PG-DIA

PG-DIA is a Nextflow DSL2 workflow for building customized protein databases from RNA-seq and searching matched DIA-MS data against those databases. This implementation combines RNA-seq variant calling, transcript assembly, novel isoform ORF prediction, protein database assembly, and novel peptides reporting in one pipeline.

The repository follows an nf-core-style layout, but the root README.md is the best high-level guide for the current Zhang Lab workflow.

What the pipeline does

For each sample, the workflow:

Accepts RNA-seq input as FASTQ, BAM, or CRAM together with one DIA raw file path.
Runs the RNA variant branch to produce BAMs and annotated VCFs.
Converts annotated variants into variant peptide FASTA entries with pypgatk, then annotates amino acid changes.
Runs StringTie on the RNA-seq alignment output.
Runs gffcompare, filters novel transcript models, extracts transcript FASTA with gffread, and predicts ORFs with TransDecoder.
Combines the reference proteome, variant peptides, and novel isoform peptides into per-sample protein databases.
Runs DIA-NN against the per-sample combined FASTA.
Post-processes the DIA-NN parquet report into reference and novel peptide/protein matrices.

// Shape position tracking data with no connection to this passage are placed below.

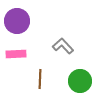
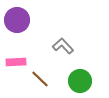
purple circle: moved 1 px up
pink rectangle: moved 8 px down
brown line: rotated 48 degrees counterclockwise
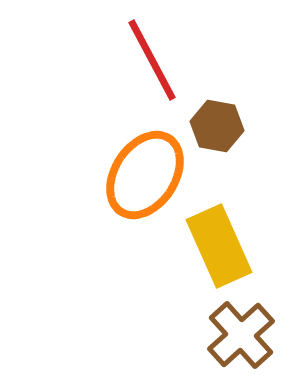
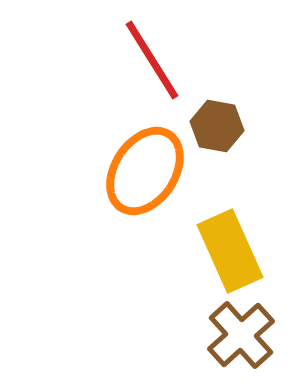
red line: rotated 4 degrees counterclockwise
orange ellipse: moved 4 px up
yellow rectangle: moved 11 px right, 5 px down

This is a sample-matched workflow: each RNA-seq sample is paired to one DIA raw input and yields its own customized database and DIA-NN output.

Inputs

Samplesheet

The full PG-DIA workflow expects one row per sample with:

one RNA-seq input mode: fastq_1/fastq_2, or bam/bai, or cram/crai
one DIA input path in dia_raw

An example samplesheet for this branch looks like this:

sample,fastq_1,fastq_2,bam,bai,cram,crai,dia_raw,strandedness
SAMPLE_A,/data/rna/SAMPLE_A_R1.fastq.gz,/data/rna/SAMPLE_A_R2.fastq.gz,,,,,/data/dia/SAMPLE_A.d,unstranded
SAMPLE_B,,,/data/rna/SAMPLE_B.markdup.bam,/data/rna/SAMPLE_B.markdup.bam.bai,,,/data/dia/SAMPLE_B.RAW,unstranded
SAMPLE_C,,,,,/data/rna/SAMPLE_C.cram,/data/rna/SAMPLE_C.cram.crai,/data/dia/SAMPLE_C.d,unstranded

Column notes:

Column	Required	Description
`sample`	Yes	Sample identifier. Multiple FASTQ lanes for the same sample may reuse the same name.
`fastq_1`, `fastq_2`	Conditional	RNA-seq FASTQs. Use these if starting from raw reads.
`bam`, `bai`	Conditional	Coordinate-sorted BAM and index if alignment is already done.
`cram`, `crai`	Conditional	CRAM and CRAI if starting from CRAM instead of BAM.
`dia_raw`	Yes	DIA-MS raw path for the sample, for example a timsTOF `.d` directory or vendor raw file.
`strandedness`	Yes	Passed to StringTie. Supported values are `forward`, `reverse`, and `unstranded`.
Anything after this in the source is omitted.